--- ASSIGNMENT ---
Repeat the listing word for word. Leave every picture out.

--- PROVIDED DATA ---

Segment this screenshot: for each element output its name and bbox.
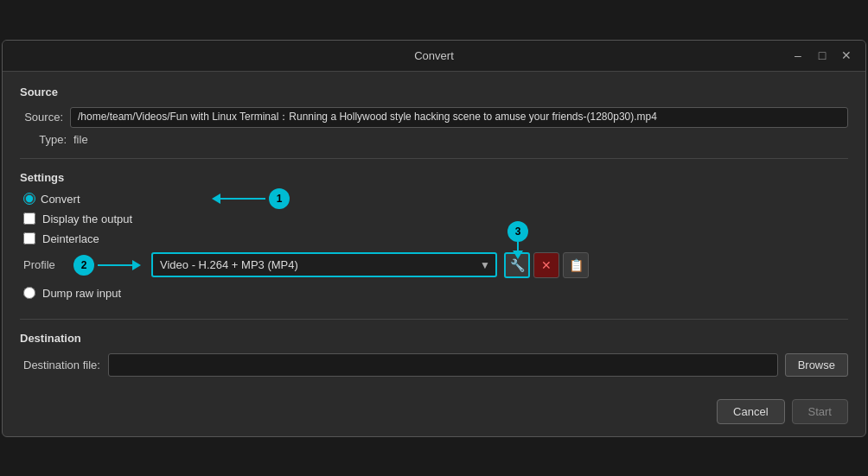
maximize-button[interactable]: □ [814,47,831,64]
dump-raw-label: Dump raw input [42,287,121,300]
dialog-footer: Cancel Start [3,390,865,436]
type-value: file [73,133,88,146]
dest-file-input[interactable] [108,353,778,377]
annotation-1-container: 1 [214,198,265,200]
profile-row: Profile 2 Video - H.264 + MP3 (MP4) Vide… [23,252,848,278]
window-controls: – □ ✕ [789,47,855,64]
annotation-3-line [517,242,519,251]
annotation-2-arrowhead [132,260,141,270]
convert-option-row: Convert 1 [23,193,848,206]
annotation-bubble-1: 1 [269,188,290,209]
annotation-2-container: 2 [73,255,141,276]
profile-select-wrapper: Video - H.264 + MP3 (MP4) Video - H.265 … [151,252,497,277]
annotation-bubble-2: 2 [73,255,94,276]
type-label-key: Type: [23,133,67,146]
destination-section: Destination Destination file: Browse [20,332,848,377]
profile-delete-button[interactable]: ✕ [533,252,559,278]
deinterlace-label: Deinterlace [42,232,99,245]
settings-section: Settings Convert 1 Display the output [20,171,848,320]
destination-title: Destination [20,332,848,345]
destination-row: Destination file: Browse [23,353,848,377]
profile-actions: 3 🔧 ✕ 📋 [504,252,589,278]
start-button[interactable]: Start [792,399,848,424]
annotation-3-container: 3 [507,221,528,259]
source-section: Source Source: Type: file [20,86,848,159]
titlebar: Convert – □ ✕ [3,41,865,72]
minimize-button[interactable]: – [789,47,807,64]
dialog-content: Source Source: Type: file Settings Conve… [3,72,865,390]
source-title: Source [20,86,848,98]
source-path-input[interactable] [70,107,848,128]
close-button[interactable]: ✕ [838,47,855,64]
deinterlace-checkbox[interactable] [23,232,35,244]
display-output-label: Display the output [42,213,132,225]
dump-raw-row: Dump raw input [23,287,848,300]
annotation-1-line [214,198,265,200]
display-output-checkbox[interactable] [23,213,35,225]
window-title: Convert [414,49,454,62]
convert-radio[interactable] [23,193,35,205]
source-row: Source: [20,107,848,128]
dump-raw-radio[interactable] [23,287,35,299]
browse-button[interactable]: Browse [785,353,848,377]
convert-label: Convert [41,193,80,206]
annotation-bubble-3: 3 [507,221,528,242]
cancel-button[interactable]: Cancel [717,399,784,424]
annotation-2-line [98,264,132,266]
dest-file-label: Destination file: [23,359,101,371]
type-row: Type: file [23,133,848,146]
settings-title: Settings [20,171,848,184]
profile-label: Profile [23,258,67,271]
convert-dialog: Convert – □ ✕ Source Source: Type: file … [2,40,866,437]
profile-copy-button[interactable]: 📋 [563,252,589,278]
source-label: Source: [20,111,63,124]
profile-select[interactable]: Video - H.264 + MP3 (MP4) Video - H.265 … [151,252,497,277]
annotation-1-arrowhead [212,194,220,204]
deinterlace-row: Deinterlace [23,232,848,245]
annotation-3-arrowhead [513,251,523,259]
display-output-row: Display the output [23,213,848,225]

--- RESULT OF THE EXERCISE ---
Segment this screenshot: for each element output its name and bbox.
maximize-button[interactable]: □ [814,47,831,64]
dump-raw-label: Dump raw input [42,287,121,300]
dialog-footer: Cancel Start [3,390,865,436]
type-value: file [73,133,88,146]
dest-file-input[interactable] [108,353,778,377]
annotation-1-container: 1 [214,198,265,200]
profile-row: Profile 2 Video - H.264 + MP3 (MP4) Vide… [23,252,848,278]
window-controls: – □ ✕ [789,47,855,64]
annotation-3-line [517,242,519,251]
annotation-2-arrowhead [132,260,141,270]
convert-option-row: Convert 1 [23,193,848,206]
annotation-bubble-1: 1 [269,188,290,209]
annotation-2-container: 2 [73,255,141,276]
profile-select-wrapper: Video - H.264 + MP3 (MP4) Video - H.265 … [151,252,497,277]
annotation-bubble-2: 2 [73,255,94,276]
type-label-key: Type: [23,133,67,146]
destination-section: Destination Destination file: Browse [20,332,848,377]
profile-delete-button[interactable]: ✕ [533,252,559,278]
deinterlace-label: Deinterlace [42,232,99,245]
settings-section: Settings Convert 1 Display the output [20,171,848,320]
destination-title: Destination [20,332,848,345]
destination-row: Destination file: Browse [23,353,848,377]
profile-actions: 3 🔧 ✕ 📋 [504,252,589,278]
start-button[interactable]: Start [792,399,848,424]
annotation-3-container: 3 [507,221,528,259]
source-section: Source Source: Type: file [20,86,848,159]
titlebar: Convert – □ ✕ [3,41,865,72]
minimize-button[interactable]: – [789,47,807,64]
dialog-content: Source Source: Type: file Settings Conve… [3,72,865,390]
source-title: Source [20,86,848,98]
source-path-input[interactable] [70,107,848,128]
close-button[interactable]: ✕ [838,47,855,64]
deinterlace-checkbox[interactable] [23,232,35,244]
display-output-label: Display the output [42,213,132,225]
dump-raw-row: Dump raw input [23,287,848,300]
annotation-1-line [214,198,265,200]
display-output-checkbox[interactable] [23,213,35,225]
window-title: Convert [414,49,454,62]
convert-radio[interactable] [23,193,35,205]
source-row: Source: [20,107,848,128]
dump-raw-radio[interactable] [23,287,35,299]
browse-button[interactable]: Browse [785,353,848,377]
convert-label: Convert [41,193,80,206]
annotation-bubble-3: 3 [507,221,528,242]
cancel-button[interactable]: Cancel [717,399,784,424]
annotation-2-line [98,264,132,266]
dest-file-label: Destination file: [23,359,101,371]
type-row: Type: file [23,133,848,146]
settings-title: Settings [20,171,848,184]
profile-label: Profile [23,258,67,271]
convert-dialog: Convert – □ ✕ Source Source: Type: file … [2,40,866,437]
profile-copy-button[interactable]: 📋 [563,252,589,278]
source-label: Source: [20,111,63,124]
profile-select[interactable]: Video - H.264 + MP3 (MP4) Video - H.265 … [151,252,497,277]
annotation-1-arrowhead [212,194,220,204]
deinterlace-row: Deinterlace [23,232,848,245]
annotation-3-arrowhead [513,251,523,259]
display-output-row: Display the output [23,213,848,225]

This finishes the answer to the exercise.